BEGIN INPUT RECORDS

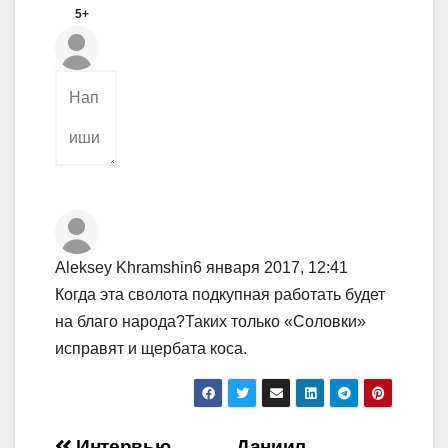
5+
Aleksey Khramshin
6 января 2017, 12:41
Когда эта сволота подкупная работать будет
на благо народа?Таких только «Соловки»
исправят и щербата коса.
Интервью
Даниил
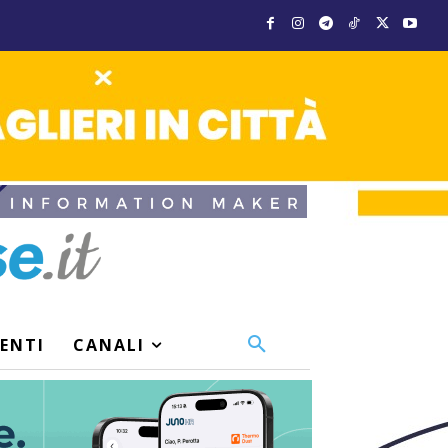
VENTI
CANALI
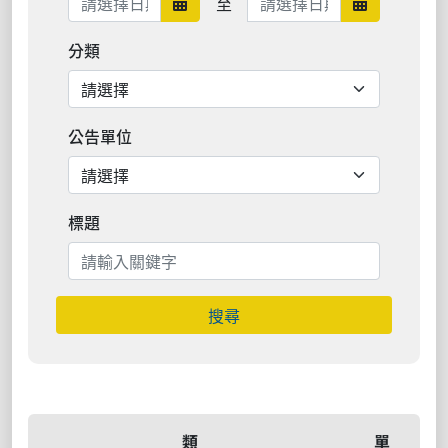
至
日期範圍開始
日期範圍結
分類
公告單位
標題
搜尋
類
單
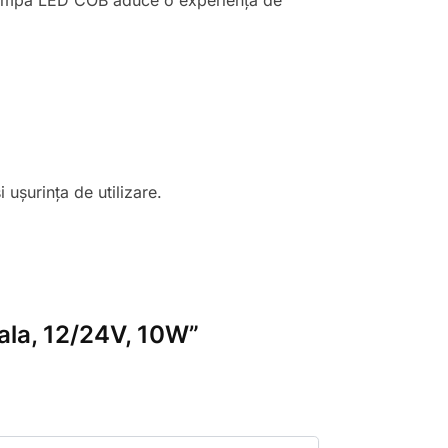
e, Lampa LED COB aduce o experiență de
 ușurința de utilizare.
ala, 12/24V, 10W”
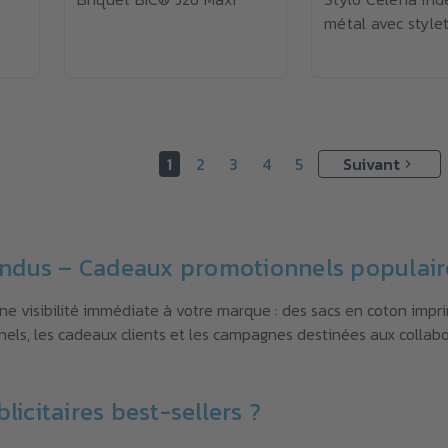
métal avec style
1
2
3
4
5
Suivant
vendus – Cadeaux promotionnels populair
une visibilité immédiate à votre marque : des sacs en coton impri
nels, les cadeaux clients et les campagnes destinées aux collab
licitaires best-sellers ?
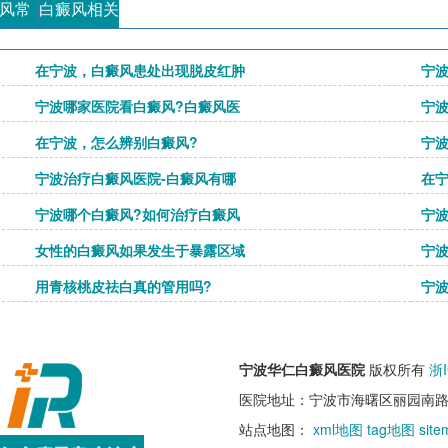
风常
白癜风相关
识
在宁波，白癜风患处出现脱皮红肿
宁
宁波哪家医院看白癜风?白癜风医
宁
在宁波，怎么辨别白癜风?
宁
宁波治疗白癜风医院-白癜风有哪
在
宁波哪个白癜风?如何治疗白癜风
宁
女性的白癜风如果发生于暴露区域
宁
用青核桃皮祛白真的管用吗?
宁
宁波华仁白癜风医院
版权所有
浙I
医院地址：宁波市海曙区丽园南路5
站点地图：
xml地图
tag地图
sit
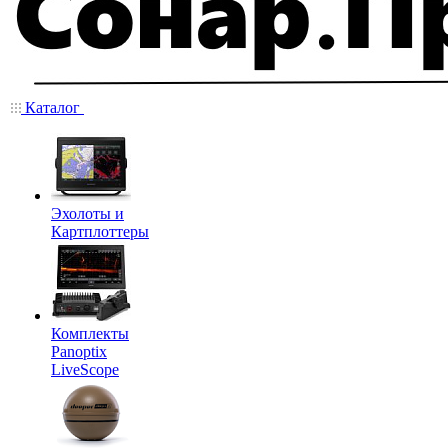
Каталог
Эхолоты и
Картплоттеры
Комплекты
Panoptix
LiveScope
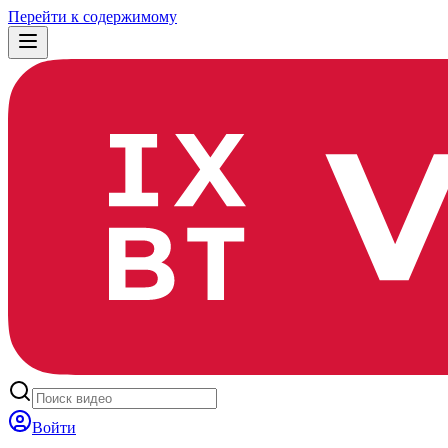
Перейти к содержимому
Войти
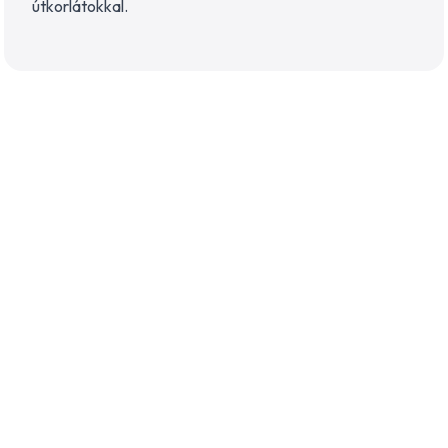
útkorlátokkal.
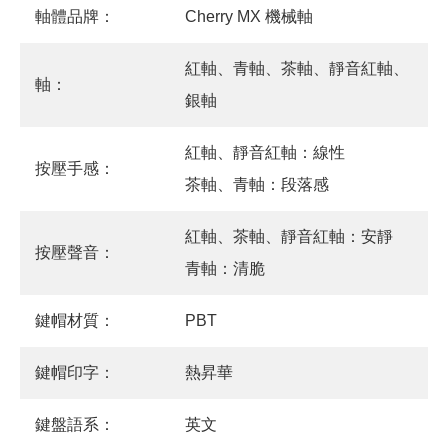
軸體品牌：
Cherry MX 機械軸
紅軸、青軸、茶軸、靜音紅軸、
軸：
銀軸
紅軸、靜音紅軸：線性
按壓手感：
茶軸、青軸：段落感
紅軸、茶軸、靜音紅軸：安靜
按壓聲音：
青軸：清脆
鍵帽材質：
PBT
鍵帽印字：
熱昇華
鍵盤語系：
英文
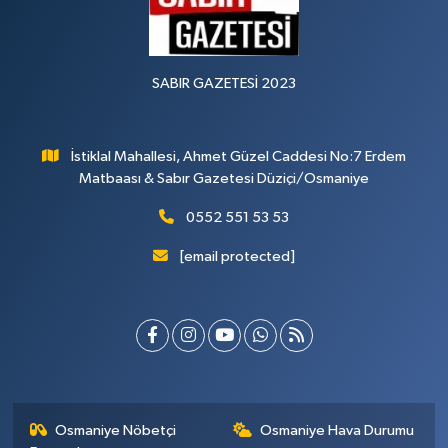
SABIR GAZETESİ 2023
İstiklal Mahallesi, Ahmet Güzel Caddesi No:7 Erdem
Matbaası & Sabır Gazetesi Düziçi/Osmaniye
0552 551 53 53
[email protected]
Osmaniye Nöbetçi
Osmaniye Hava Durumu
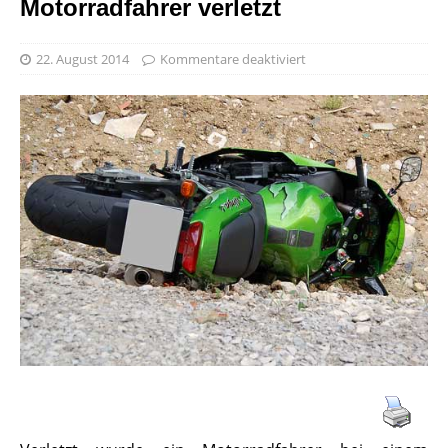
Motorradfahrer verletzt
22. August 2014
Kommentare deaktiviert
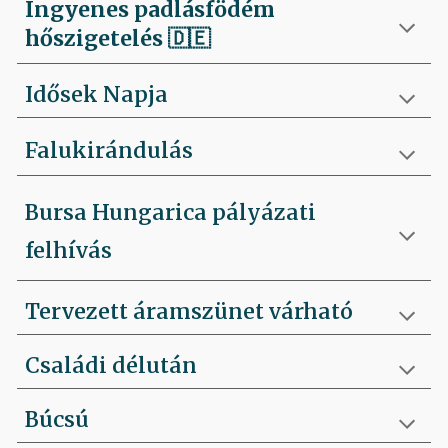
Ingyenes padlásfödém
hőszigetelés
🇩🇪
Idősek Napja
Falukirándulás
Bursa Hungarica pályázati
felhívás
Tervezett áramszünet várható
Családi délután
Búcsú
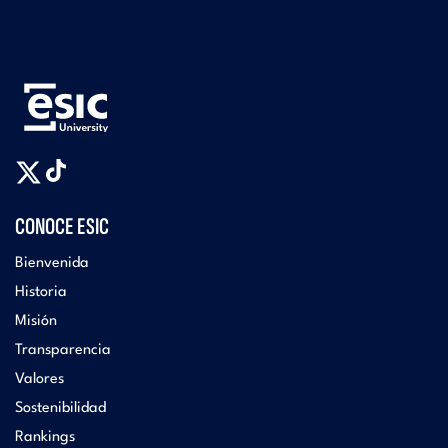
CONOCE ESIC
Bienvenida
Historia
Misión
Transparencia
Valores
Sostenibilidad
Rankings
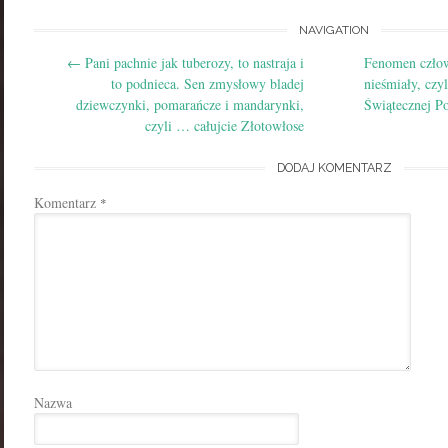
Post
NAVIGATION
←
Pani pachnie jak tuberozy, to nastraja i
Fenomen człow
navigation
to podnieca. Sen zmysłowy bladej
nieśmiały, czy
dziewczynki, pomarańcze i mandarynki,
Świątecznej 
czyli … całujcie Złotowłose
DODAJ KOMENTARZ
Komentarz
*
Nazwa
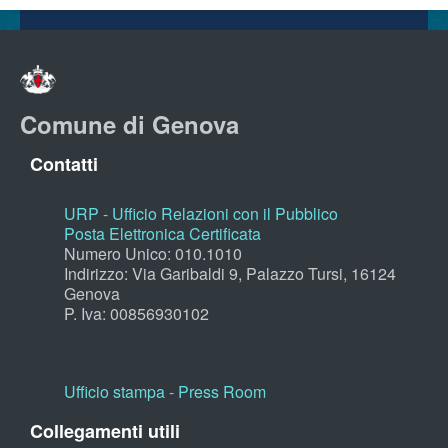
Comune di Genova
Contatti
URP - Ufficio Relazioni con il Pubblico
Posta Elettronica Certificata
Numero Unico: 010.1010
Indirizzo: Via Garibaldi 9, Palazzo Tursi, 16124
Genova
P. Iva: 00856930102
Ufficio stampa - Press Room
Collegamenti utili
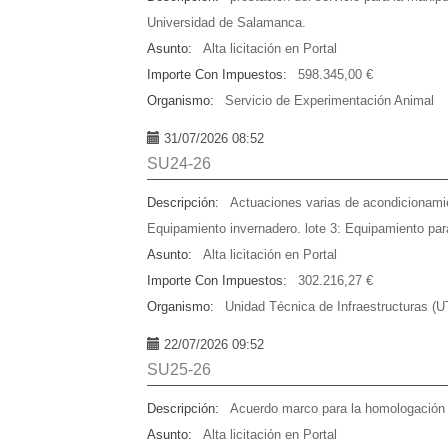
Universidad de Salamanca.
Asunto:
Alta licitación en Portal
Importe Con Impuestos:
598.345,00 €
Organismo:
Servicio de Experimentación Animal
31/07/2026 08:52
SU24-26
Descripción:
Actuaciones varias de acondicionamie
Equipamiento invernadero. lote 3: Equipamiento para 
Asunto:
Alta licitación en Portal
Importe Con Impuestos:
302.216,27 €
Organismo:
Unidad Técnica de Infraestructuras (U
22/07/2026 09:52
SU25-26
Descripción:
Acuerdo marco para la homologación d
Asunto:
Alta licitación en Portal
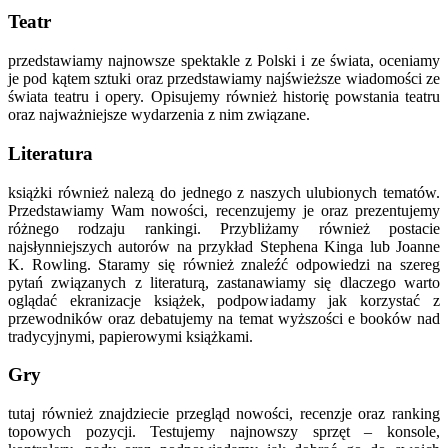
Teatr
przedstawiamy najnowsze spektakle z Polski i ze świata, oceniamy
je pod kątem sztuki oraz przedstawiamy najświeższe wiadomości ze
świata teatru i opery. Opisujemy również historię powstania teatru
oraz najważniejsze wydarzenia z nim związane.
Literatura
książki również nalezą do jednego z naszych ulubionych tematów.
Przedstawiamy Wam nowości, recenzujemy je oraz prezentujemy
różnego rodzaju rankingi. Przybliżamy również postacie
najsłynniejszych autorów na przykład Stephena Kinga lub Joanne
K. Rowling. Staramy się również znaleźć odpowiedzi na szereg
pytań związanych z literaturą, zastanawiamy się dlaczego warto
oglądać ekranizacje książek, podpowiadamy jak korzystać z
przewodników oraz debatujemy na temat wyższości e booków nad
tradycyjnymi, papierowymi książkami.
Gry
tutaj również znajdziecie przegląd nowości, recenzje oraz ranking
topowych pozycji. Testujemy najnowszy sprzęt – konsole,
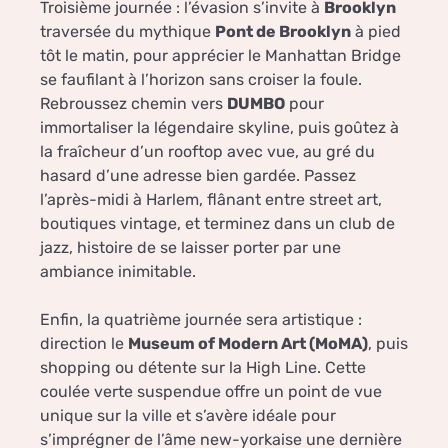
Troisième journée : l’évasion s’invite à
Brooklyn
traversée du mythique
Pont de Brooklyn
à pied
tôt le matin, pour apprécier le Manhattan Bridge
se faufilant à l’horizon sans croiser la foule.
Rebroussez chemin vers
DUMBO
pour
immortaliser la légendaire skyline, puis goûtez à
la fraîcheur d’un rooftop avec vue, au gré du
hasard d’une adresse bien gardée. Passez
l’après-midi à Harlem, flânant entre street art,
boutiques vintage, et terminez dans un club de
jazz, histoire de se laisser porter par une
ambiance inimitable.
Enfin, la quatrième journée sera artistique :
direction le
Museum of Modern Art (MoMA)
, puis
shopping ou détente sur la High Line. Cette
coulée verte suspendue offre un point de vue
unique sur la ville et s’avère idéale pour
s’imprégner de l’âme new-yorkaise une dernière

END INPUT RECORDS

#### REQUIRED ACTION:
In the lines above, spot each one that contains the word "Ufficio" and copy it.

#### YOUR SOLUTION:
URP - Ufficio Relazioni con il Pubblico
Ufficio stampa - Press Room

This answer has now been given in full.